O IG foi conquistado depois de um longo processo que durou quase 10 anos. É o chamado Selo de Origem, que torna o produto único no mundo, valoriza a produção regional, agrega valor e reconhece a qualidade dos derivados.

O selo abre novas perspectivas de mercado, mas também aumenta os desafios dos produtores rurais de 83 municípios baianos, espalhados por 6 territórios regionais de identidade entre o Baixo Sul e o Extremo Sul da Bahia.

Atualmente existem mais de 25 mil produtores de cacau na região. Cerca de 75% deles são agricultores familiares e enfrentam problemas financeiros para manter as lavouras. Muitos ainda estão no processo de retomada da cadeia produtiva, que se recupera das pragas que atingiram as lavouras nas últimas três décadas.

“O selo ajuda, mas não resolve.

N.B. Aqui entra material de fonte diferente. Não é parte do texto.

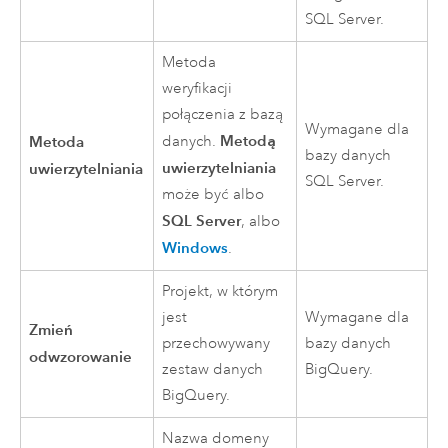
SQL Server
.
Metoda
weryfikacji
połączenia z bazą
Wymagane dla
Metodą
Metoda
danych.
bazy danych
uwierzytelniania
uwierzytelniania
SQL Server
.
może być albo
SQL Server
, albo
Windows
.
Projekt, w którym
jest
Wymagane dla
Zmień
przechowywany
bazy danych
odwzorowanie
zestaw danych
BigQuery
.
BigQuery
.
Nazwa domeny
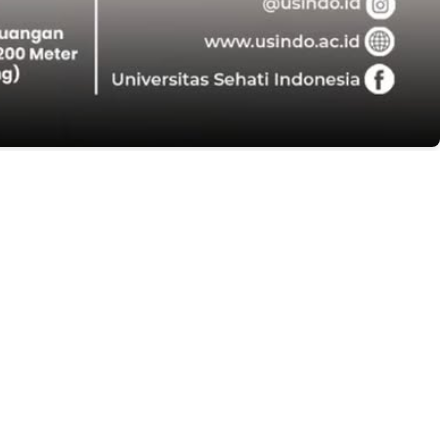
B CASH!
ANGGARAN UNTUK PELAKSANAAN PAW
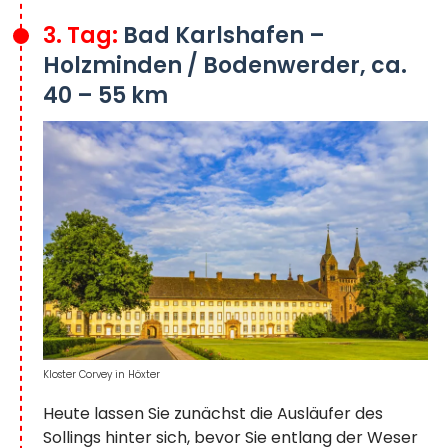
3. Tag:
Bad Karlshafen –
Holzminden / Bodenwerder, ca.
40 – 55 km
Kloster Corvey in Höxter
Heute lassen Sie zunächst die Ausläufer des
Sollings hinter sich, bevor Sie entlang der Weser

Temos que desenvolver critérios para a valorização. Precisamos recuperar o estabelecimento rural, a base produtiva. Enquanto a gente não resolver os problemas do produtor de cacau, não avançaremos muito. É necessário amparo governamental para promover a recuperação efetiva, e retomar o dinamismo da região cacaueira”, argumenta o presidente do Sindicato de Produtores Rurais de Itabuna Wallace Setenta.

Turismo Quem visitar a edição deste ano pode conhecer ainda a chamada Estrada do Chocolate, um roteiro de 42 quilômetros, que passa por fazendas produtoras de cacau e indústrias moageiras. A intenção é fomentar o turismo temático e gastronômico da região.

“Esta rota já existia, mas agora está se profissionalizando, está sendo incrementada com novos atrativos, com a inclusão de novas fazendas no roteiro”, afirma o coordenador do Festival, Marcos Lessa.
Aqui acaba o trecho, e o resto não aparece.